Provision a secure Amazon EKS cluster using Terraform and GitHub Actions

Amazon EKS is a managed Kubernetes service from AWS that closely follows the open source Kubernetes release cycle and eliminates the operational overhead of running control plane components. While cloud engineers maintain full control over worker nodes and applications, AWS handles the control plane infrastructure, scaling, and high availability — but the engineering team controls when updates occur.

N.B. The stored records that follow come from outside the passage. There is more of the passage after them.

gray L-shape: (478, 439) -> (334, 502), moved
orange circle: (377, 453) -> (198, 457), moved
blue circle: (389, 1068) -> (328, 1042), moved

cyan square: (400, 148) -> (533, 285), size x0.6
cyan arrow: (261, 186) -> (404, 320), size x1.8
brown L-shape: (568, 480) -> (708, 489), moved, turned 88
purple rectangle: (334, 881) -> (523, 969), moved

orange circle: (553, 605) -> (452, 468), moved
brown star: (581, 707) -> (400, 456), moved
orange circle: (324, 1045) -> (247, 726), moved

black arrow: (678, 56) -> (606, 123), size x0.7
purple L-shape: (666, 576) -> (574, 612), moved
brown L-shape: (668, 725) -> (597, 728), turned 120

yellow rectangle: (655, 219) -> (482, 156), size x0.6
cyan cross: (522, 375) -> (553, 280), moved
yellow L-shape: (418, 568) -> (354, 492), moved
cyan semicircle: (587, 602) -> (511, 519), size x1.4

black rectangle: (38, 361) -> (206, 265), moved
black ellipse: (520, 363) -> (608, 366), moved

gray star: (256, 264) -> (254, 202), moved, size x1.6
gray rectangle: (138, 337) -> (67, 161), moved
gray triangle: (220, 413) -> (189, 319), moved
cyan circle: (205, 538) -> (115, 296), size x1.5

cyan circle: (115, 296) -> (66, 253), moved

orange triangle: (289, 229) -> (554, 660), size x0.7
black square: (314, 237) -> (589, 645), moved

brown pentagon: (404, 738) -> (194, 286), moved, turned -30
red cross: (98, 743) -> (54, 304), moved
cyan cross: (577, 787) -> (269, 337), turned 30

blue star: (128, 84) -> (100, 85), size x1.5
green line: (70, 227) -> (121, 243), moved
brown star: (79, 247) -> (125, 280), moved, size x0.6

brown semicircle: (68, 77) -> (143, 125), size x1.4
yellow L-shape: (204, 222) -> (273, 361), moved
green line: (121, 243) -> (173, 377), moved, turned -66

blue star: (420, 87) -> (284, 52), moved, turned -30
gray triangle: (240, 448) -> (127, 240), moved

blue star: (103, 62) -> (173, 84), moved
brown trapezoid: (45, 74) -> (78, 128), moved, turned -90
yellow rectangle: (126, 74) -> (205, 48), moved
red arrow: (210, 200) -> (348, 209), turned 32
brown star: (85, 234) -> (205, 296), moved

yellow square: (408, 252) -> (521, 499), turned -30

In this note, I demonstrate how to build an Amazon EKS cluster using Terraform. The solution deploys a production-ready EKS cluster within a secure, multi-AZ VPC architecture. Worker nodes operate in private subnets with outbound access through a NAT gateway, while VPC endpoints keep AWS API traffic off the public internet. Custom security groups control communication between the control plane and worker nodes, and customer-managed KMS keys encrypt data across all services — EKS secrets, CloudWatch logs, ECR images, and SSM parameters. An ECR repository provides secure container image storage, and infrastructure outputs are bundled into an encrypted SSM parameter for consumption by subsequent platform stacks.

Solution Overview

At a high level, this use case can be divided into the following steps:
1. Create the network stack to host the EKS cluster
2. Create security groups to enable secure communication
3. Create IAM roles
4. Create a CloudWatch Log group for control plane logs
5. Create an EKS cluster
6. Create EKS worker nodes to host the container workloads
7. Configure EKS add-ons (VPC CNI, CoreDNS, kube-proxy, EBS CSI driver, Pod Identity agent)
8. Create an ECR repository for container images
9. Store infrastructure outputs in SSM Parameter Store

You can find the complete implementation in my GitHub repository: kunduso-org/aws-eks-terraform (branch: create-eks-cluster). The code includes Terraform configurations, GitHub Actions CI/CD, and security scanning with Checkov.

Prerequisites

This use case requires the following prerequisites. These are:
PreReq-1: An AWS account with an IAM role configured for GitHub Actions via OIDC. This eliminates long-lived credentials. I covered this setup in this note. Then store the role ARN as a GitHub secret named IAM_ROLE
PreReq-2: An Amazon S3 bucket for Terraform remote state
(Optional) PreReq-3: An Infracost API key stored as a GitHub secret named INFRACOST_API_KEY, which is used for cost estimation on pull requests

Implementation

I will now walk through these steps in detail.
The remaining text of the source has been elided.